I finally got around to downloading some of the pics from the new $98 Wal Mart camera. I have found that the field of view isn't as wide as my old stealth film camera so the pics seem more up close. Great feature is the connector that goes to the TV. My kids are waiting on me each night when I get home to go get the camera and bring it up to put the pics on the TV. I got the rechargeable battery and charger ($25 more) at Gander Mountain. It has been out almost a week and battery still shows 98%.


----------



## H2O Mellon (Apr 5, 2004)

Those are more clear than my $220 Bushnell Dig Cam


----------



## bkr43050 (Apr 5, 2004)

It is a smaller field of view than your other one but the picture quality is pretty decent. Plus with digital you can really save on the film developing costs. 

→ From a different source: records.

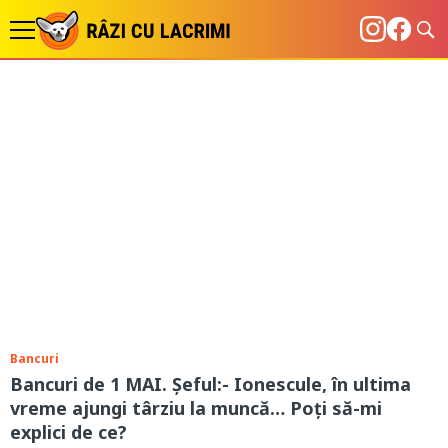
Bancuri
Bancuri de 1 MAI. Șeful:- Ionescule, în ultima
vreme ajungi târziu la muncă… Poți să-mi
explici de ce?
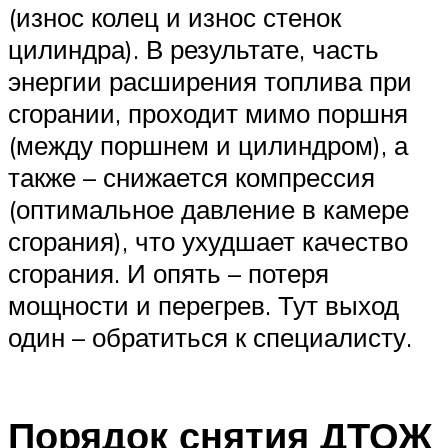
(износ колец и износ стенок
цилиндра). В результате, часть
энергии расширения топлива при
сгорании, проходит мимо поршня
(между поршнем и цилиндром), а
также – снижается компрессия
(оптимальное давление в камере
сгорания), что ухудшает качество
сгорания. И опять – потеря
мощности и перегрев. Тут выход
один – обратиться к специалисту.
Порядок снятия ДТОЖ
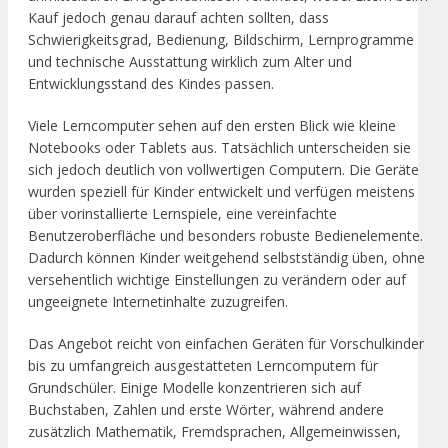
Kauf jedoch genau darauf achten sollten, dass
Schwierigkeitsgrad, Bedienung, Bildschirm, Lernprogramme
und technische Ausstattung wirklich zum Alter und
Entwicklungsstand des Kindes passen.
Viele Lerncomputer sehen auf den ersten Blick wie kleine
Notebooks oder Tablets aus. Tatsächlich unterscheiden sie
sich jedoch deutlich von vollwertigen Computern. Die Geräte
wurden speziell für Kinder entwickelt und verfügen meistens
über vorinstallierte Lernspiele, eine vereinfachte
Benutzeroberfläche und besonders robuste Bedienelemente.
Dadurch können Kinder weitgehend selbstständig üben, ohne
versehentlich wichtige Einstellungen zu verändern oder auf
ungeeignete Internetinhalte zuzugreifen.
Das Angebot reicht von einfachen Geräten für Vorschulkinder
bis zu umfangreich ausgestatteten Lerncomputern für
Grundschüler. Einige Modelle konzentrieren sich auf
Buchstaben, Zahlen und erste Wörter, während andere
zusätzlich Mathematik, Fremdsprachen, Allgemeinwissen,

Thanks for taking the time to post the pictures.


----------



## Whaler (Nov 16, 2004)

Big Dave, you got me all excited when you mentioned Moultrie. I though you were going to show us some pictures of big cats or stripers from Lake Moultrie in South Carolina. I fished there many times and miss it. I should go back down and give it a try. Anyway, nice deer pictures.


----------



## kernal83 (Mar 25, 2005)

Very nice pics. I just bought a moultrie 1.3 cam as well. I like the quality of the pictures but I as getting a lot of wasted pics of what appears to be nothing. Are you having similar problems?


----------



## eye4neye (Apr 12, 2004)

Very nice

Are there any blank photos? Where the camera didn't react in time to capture the image?Thinking about getting the same model and getting rid of the old one I have...

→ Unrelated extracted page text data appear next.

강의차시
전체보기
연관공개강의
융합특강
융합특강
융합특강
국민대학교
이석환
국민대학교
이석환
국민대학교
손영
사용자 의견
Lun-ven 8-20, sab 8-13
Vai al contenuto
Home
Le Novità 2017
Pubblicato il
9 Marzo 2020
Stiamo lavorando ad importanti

thanks for the info ,if any...tony


----------



## BigDave (Jun 3, 2004)

I think a lot depends on the set-up. I have mine overlooking the salt block pointing to the south. I found with my old film camera pointing east-west was a bad thing. It took pictures of sunrise /sunset. If you are watching a trail make sure it points up/down the trail instead of straight across. I saw in the Ohio Fish and Game mag an ad for cuddeback camera that the one I have takes like 3.5 seconds to trigger at night. The set-up must hold the deer or have them in sight more than just crossing.


----------



## eye4neye (Apr 12, 2004)

I did realize that I was taking morning and evening pics, so I changed that last yr. I didnt know that about the cuddeback camera. I am going to go get one tommorow from wal-mart. I thgink your pics look great.. Thanks for the info.

Tony


----------